Hey all! Just thought about an idea I’d love to discuss with you, it’s a question that I think might help each other and stimulate some differing opinions. 

The question is: what is 1 midi orchestration tip that really revolutionized the way you do mock-ups and made your work sound so much more realistic? 

The follow up question to that would be: what is one additional secret or technique you would love to understand and internalize to make your mock-ups even better? 

For me, understanding the core element of balance among instruments and frequencies is a strong determining factor in the realism of a mock-up, and something I always turn back to when working on an arrangement. 

In terms of what I’d like to learn more about, mixing/mastering is something I’m always striving to improve upon, and understanding more about the intricacies of certain instruments overall would be wonderful as well. 

Excited to hear your thoughts my friends! 🙂


----------



## A.Heppelmann (Jan 23, 2022)

ChrisSiuMusic said:


> In terms of what I’d like to learn more about, mixing/mastering is something I’m always striving to improve upon, and understanding more about the intricacies of certain instruments overall would be wonderful as well.
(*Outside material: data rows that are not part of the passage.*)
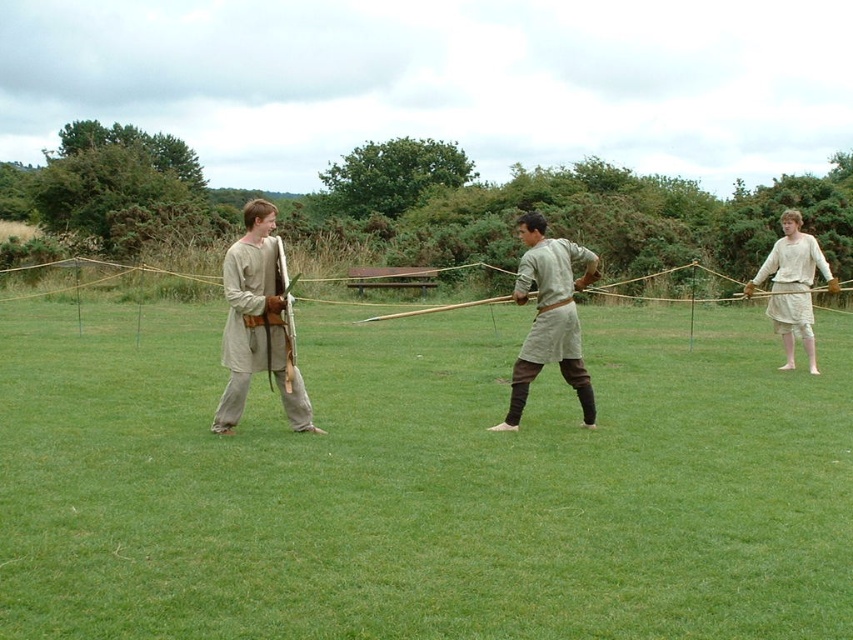 You are a knight standing on the green grass at center and looking towards the light beige linen shirt at right. Which object is taller from your perspective?

The light beige linen shirt at right is taller than the green grass at center from your perspective.

You are an observer standing in front of the three individuals on the grassy field. You notice the light beige fabric shirt at center and the brown rope at center. Which object is shorter in height?

The light beige fabric shirt at center is shorter in height than the brown rope at center. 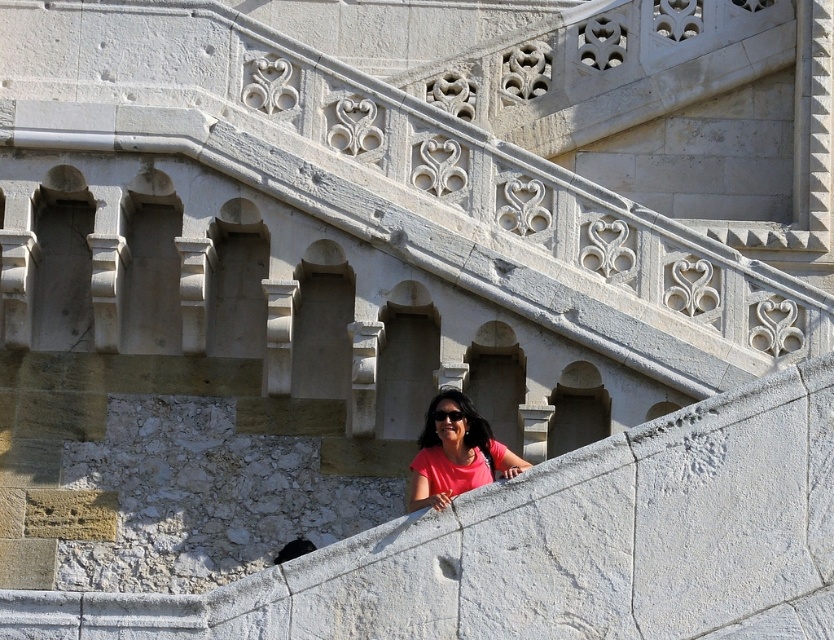 Question: Which point appears farthest from the camera in this image?

Choices:
 (A) (456, 410)
 (B) (425, 458)

Answer: (A)

Question: Where is pink matte shirt at center located in relation to black plastic goggles at center in the image?

Choices:
 (A) left
 (B) right

Answer: (B)

Question: Which object is closer to the camera taking this photo?

Choices:
 (A) black plastic goggles at center
 (B) pink matte shirt at center

Answer: (B)

Question: Does pink matte shirt at center have a larger size compared to black plastic goggles at center?

Choices:
 (A) yes
 (B) no

Answer: (A)

Question: Can you confirm if pink matte shirt at center is thinner than black plastic goggles at center?

Choices:
 (A) no
 (B) yes

Answer: (A)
I'm in the same boat -- I'm constantly learning things about mixing, though I still feel as though it's my weakest area. I actually think learning more about acoustics and sound engineering has made me a better orchestrator as well. So for me all of the tips on mixing and acoustics, especially on this forum, have been the most helpful!


----------



## ed buller (Jan 23, 2022)

ChrisSiuMusic said:


> what is 1 midi orchestration tip that really revolutionized the way you do mock-ups and made your work sound so much more realistic?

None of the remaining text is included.